NNW Fades, WNW Builds Late
The Small Craft Advisory has been extended. This alert is expected to expire on Thursday at 6 a.m. for all Big Island waters including the Alenuihaha Channel. Winds of 25 to 30 knots are expected out of the northeast and seas up to 14 feet. Inexperienced mariners should avoid navigating in these conditions.
**Click directly on the images below to make them larger. Charts include: Big Island projected winds, tides, swell direction & period and expected wave heights.**
Hilo side: Surf is expected in the shoulder high to possibly even overhead at the best breaks especially early in the day.
Kona side: Breaks not exposed to the swells will be flat today. Spots that catch some of the new north-northwest wrap could see a slight bump in wave heights possibly up to waist high.
South: Waves expected waist high at best. Southeast shores open to the trade swell could see waves up to head high or more, though sloppy and choppy conditions are expected.
Our current north-northwest swell (330-350°) is expected to continue to fade today. The best breaks along the Hamakua coast will be biggest early in the day as surf heights will steadily fade through the day. Kona side will be much smaller, but may still catch a small amount of the swell energy as the swell wraps.
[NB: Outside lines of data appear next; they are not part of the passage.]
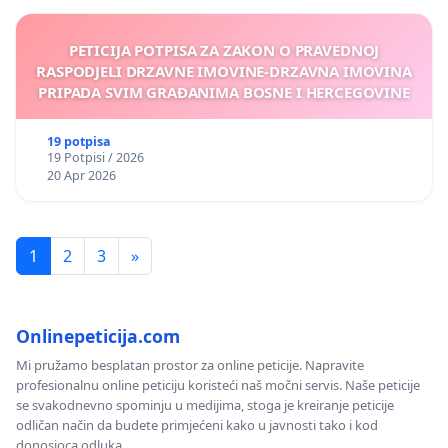
PETICIJA POTPISA ZA ZAKON O PRAVEDNOJ
RASPODJELI DRZAVNE IMOVINE-DRZAVNA IMOVINA
PRIPADA SVIM GRAĐANIMA BOSNE I HERCEGOVINE
19 potpisa
19 Potpisi / 2026
20 Apr 2026
1
2
3
»
Onlinepeticija.com
Mi pružamo besplatan prostor za online peticije. Napravite
profesionalnu online peticiju koristeći naš močni servis. Naše peticije
se svakodnevno spominju u medijima, stoga je kreiranje peticije
odličan način da budete primjećeni kako u javnosti tako i kod
donosioca odluka.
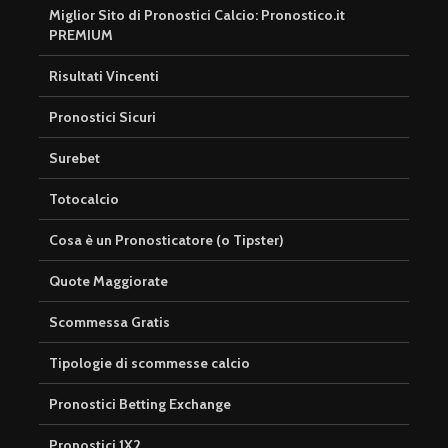
Miglior Sito di Pronostici Calcio: Pronostico.it
PREMIUM
Risultati Vincenti
Pronostici Sicuri
Surebet
Totocalcio
Cosa è un Pronosticatore (o Tipster)
Quote Maggiorate
Scommessa Gratis
Tipologie di scommesse calcio
Pronostici Betting Exchange
Pronostici 1X2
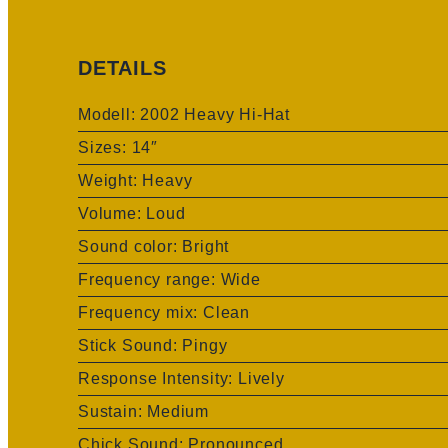
DETAILS
Modell:
2002 Heavy Hi-Hat
Sizes: 14″
Weight: Heavy
Volume: Loud
Sound color: Bright
Frequency range: Wide
Frequency mix: Clean
Stick Sound: Pingy
Response Intensity: Lively
Sustain: Medium
Chick Sound: Pronounced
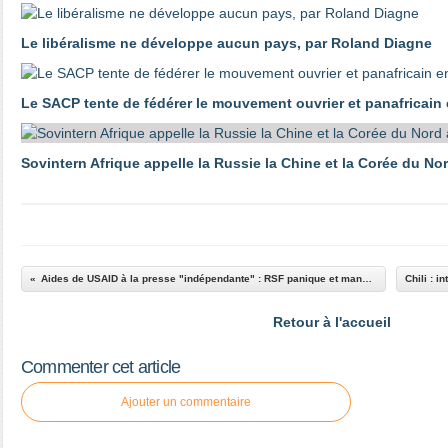
Le libéralisme ne développe aucun pays, par Roland Diagne
Le SACP tente de fédérer le mouvement ouvrier et panafricain
Sovintern Afrique appelle la Russie la Chine et la Corée du No
Aides de USAID à la presse "indépendante" : RSF panique et mange le morceau !
Retour à l'accueil
Commenter cet article
Ajouter un commentaire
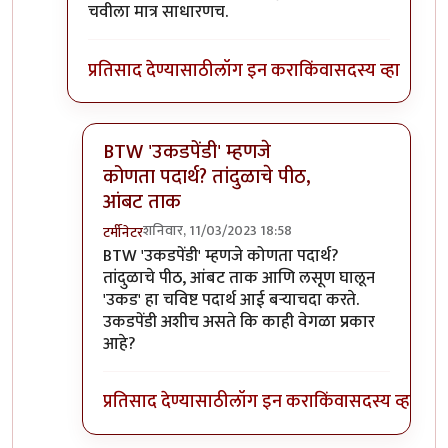
चवीला मात्र साधारणच.
प्रतिसाद देण्यासाठी
लॉग इन करा
किंवा
सदस्य व्हा
BTW 'उकडपेंडी' म्हणजे
कोणता पदार्थ? तांदुळाचे पीठ,
आंबट ताक
शनिवार, 11/03/2023 18:58
टर्मीनेटर
In reply to
ह्याच्या जवळ जाणारा पदार्थ
by
प्रचेतस
BTW 'उकडपेंडी' म्हणजे कोणता पदार्थ?
तांदुळाचे पीठ, आंबट ताक आणि लसूण घालून
'उकड' हा चविष्ट पदार्थ आई बऱ्याचदा करते.
उकडपेंडी अशीच असते कि काही वेगळा प्रकार
आहे?
प्रतिसाद देण्यासाठी
लॉग इन करा
किंवा
सदस्य व्हा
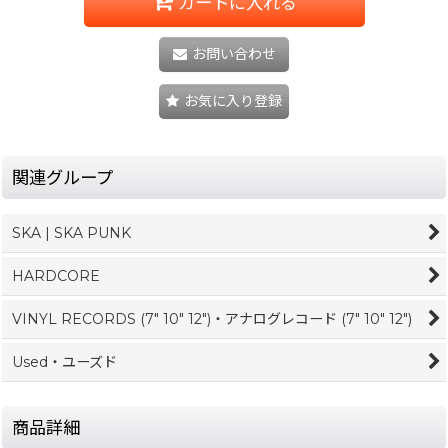
カートに入れる
お問い合わせ
お気に入り登録
関連グループ
SKA | SKA PUNK
HARDCORE
VINYL RECORDS (7" 10" 12")・アナログレコード (7" 10" 12")
Used・ユーズド
商品詳細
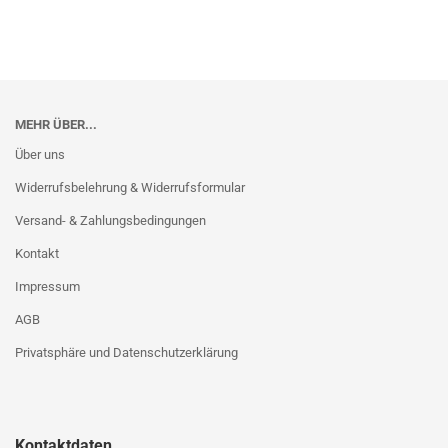
MEHR ÜBER...
Über uns
Widerrufsbelehrung & Widerrufsformular
Versand- & Zahlungsbedingungen
Kontakt
Impressum
AGB
Privatsphäre und Datenschutzerklärung
Kontaktdaten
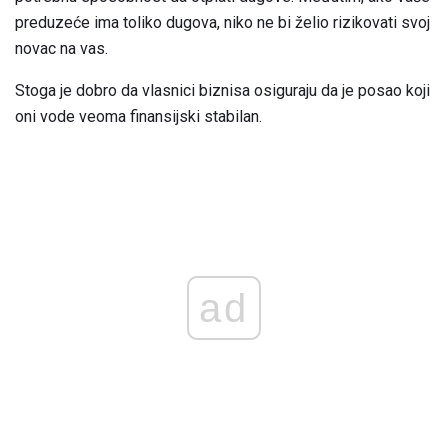
preduzeće ima toliko dugova, niko ne bi želio rizikovati svoj
novac na vas.
Stoga je dobro da vlasnici biznisa osiguraju da je posao koji
oni vode veoma finansijski stabilan.
ad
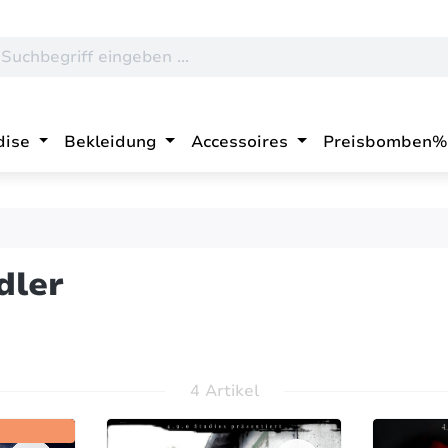
dise
Bekleidung
Accessoires
Preisbomben%
dler
4 Artikel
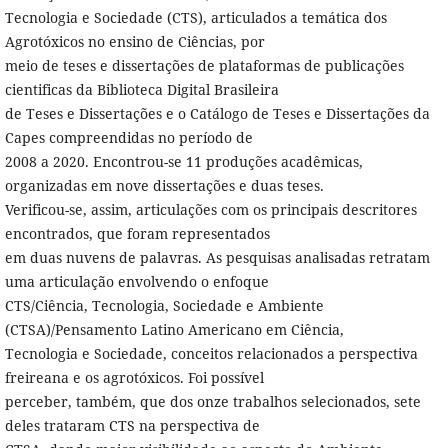
Tecnologia e Sociedade (CTS), articulados a temática dos
Agrotóxicos no ensino de Ciências, por
meio de teses e dissertações de plataformas de publicações
cientificas da Biblioteca Digital Brasileira
de Teses e Dissertações e o Catálogo de Teses e Dissertações da
Capes compreendidas no período de
2008 a 2020. Encontrou-se 11 produções acadêmicas,
organizadas em nove dissertações e duas teses.
Verificou-se, assim, articulações com os principais descritores
encontrados, que foram representados
em duas nuvens de palavras. As pesquisas analisadas retratam
uma articulação envolvendo o enfoque
CTS/Ciência, Tecnologia, Sociedade e Ambiente
(CTSA)/Pensamento Latino Americano em Ciência,
Tecnologia e Sociedade, conceitos relacionados a perspectiva
freireana e os agrotóxicos. Foi possível
perceber, também, que dos onze trabalhos selecionados, sete
deles trataram CTS na perspectiva de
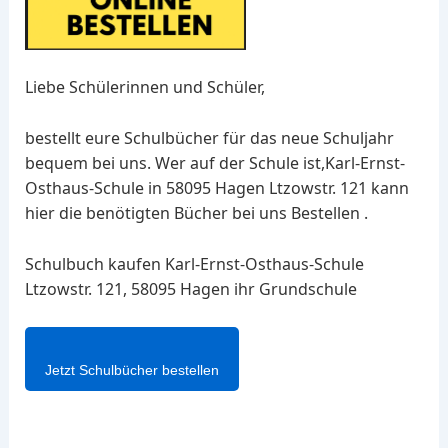
Liebe Schülerinnen und Schüler,
bestellt eure Schulbücher für das neue Schuljahr
bequem bei uns. Wer auf der Schule ist,Karl-Ernst-
Osthaus-Schule in 58095 Hagen Ltzowstr. 121 kann
hier die benötigten Bücher bei uns Bestellen .
Schulbuch kaufen Karl-Ernst-Osthaus-Schule
Ltzowstr. 121, 58095 Hagen ihr Grundschule
Jetzt Schulbücher bestellen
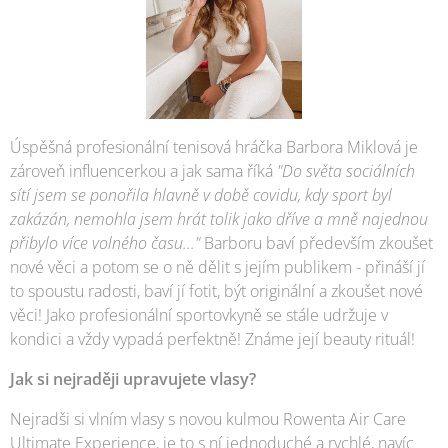
Úspěšná profesionální tenisová hráčka Barbora Miklová je
zároveň influencerkou a jak sama říká
"Do světa sociálních
sítí jsem se ponořila hlavně v době covidu, kdy sport byl
zakázán, nemohla jsem hrát tolik jako dříve a mně najednou
přibylo více volného času..."
Barboru baví především zkoušet
nové věci a potom se o ně dělit s jejím publikem - přináší jí
to spoustu radosti, baví jí fotit, být originální a zkoušet nové
věci! Jako profesionální sportovkyně se stále udržuje v
kondici a vždy vypadá perfektně! Známe její beauty rituál!
Jak si nejraději upravujete vlasy?
Nejradši si vlním vlasy s novou kulmou Rowenta Air Care
Ultimate Experience, je to s ní jednoduché a rychlé, navíc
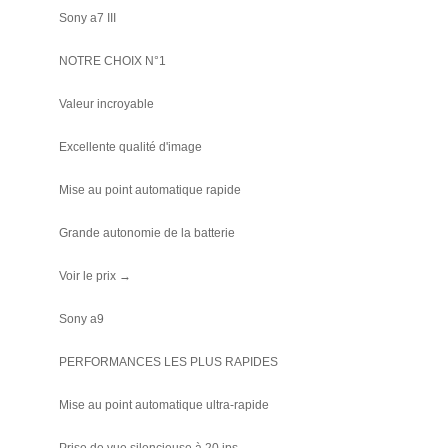
Sony a7 III
NOTRE CHOIX N°1
Valeur incroyable
Excellente qualité d'image
Mise au point automatique rapide
Grande autonomie de la batterie
Voir le prix →
Sony a9
PERFORMANCES LES PLUS RAPIDES
Mise au point automatique ultra-rapide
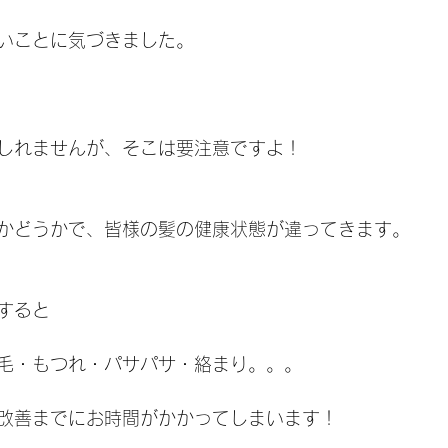
いことに気づきました。
しれませんが、そこは要注意ですよ！
かどうかで、皆様の髪の健康状態が違ってきます。
すると
毛・もつれ・パサパサ・絡まり。。。
改善までにお時間がかかってしまいます！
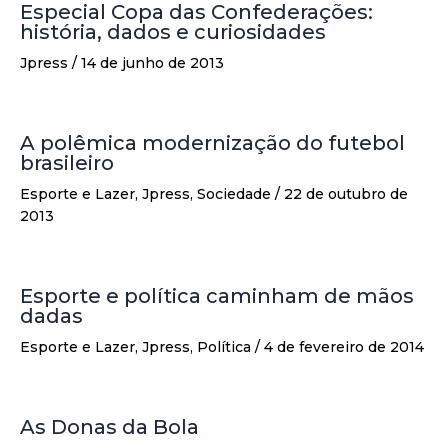
Especial Copa das Confederações:
história, dados e curiosidades
Jpress
/
14 de junho de 2013
A polêmica modernização do futebol
brasileiro
Esporte e Lazer
,
Jpress
,
Sociedade
/
22 de outubro de
2013
Esporte e política caminham de mãos
dadas
Esporte e Lazer
,
Jpress
,
Política
/
4 de fevereiro de 2014
As Donas da Bola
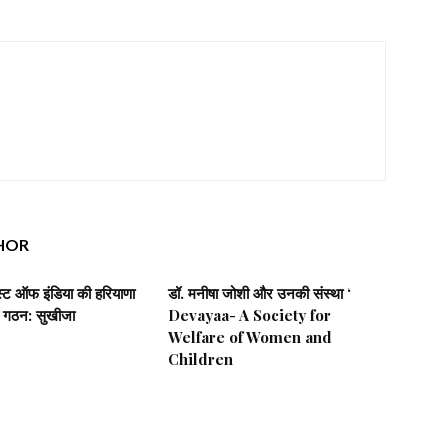
HOR
िस्ट ऑफ इंडिया की हरियाणा
डॉ. मनीषा जोशी और उनकी संस्था ‘
 गठन: सुखीजा
Devayaa- A Society for
Welfare of Women and
Children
North Kohala is more likely to catch this wrap than areas farther south.
Another, but slightly smaller west-northwest swell (300-330°) is expected to slowly build late Wednesday and peak through the afternoon on Thursday. Expected wave heights are up to about head high for the Hilo side and waist high for the Kona side.
Our current small bump (220-190°) is expected to be waist high or less at the best breaks Wednesday through Friday. Otherwise, super small trace amounts of swell expected out of the SPAC. There isn’t much on the horizon to get excited about.
Keep in mind, surf heights are measured on the face of the wave from trough to crest. Heights vary from beach to beach, and at the same beach, from break to break.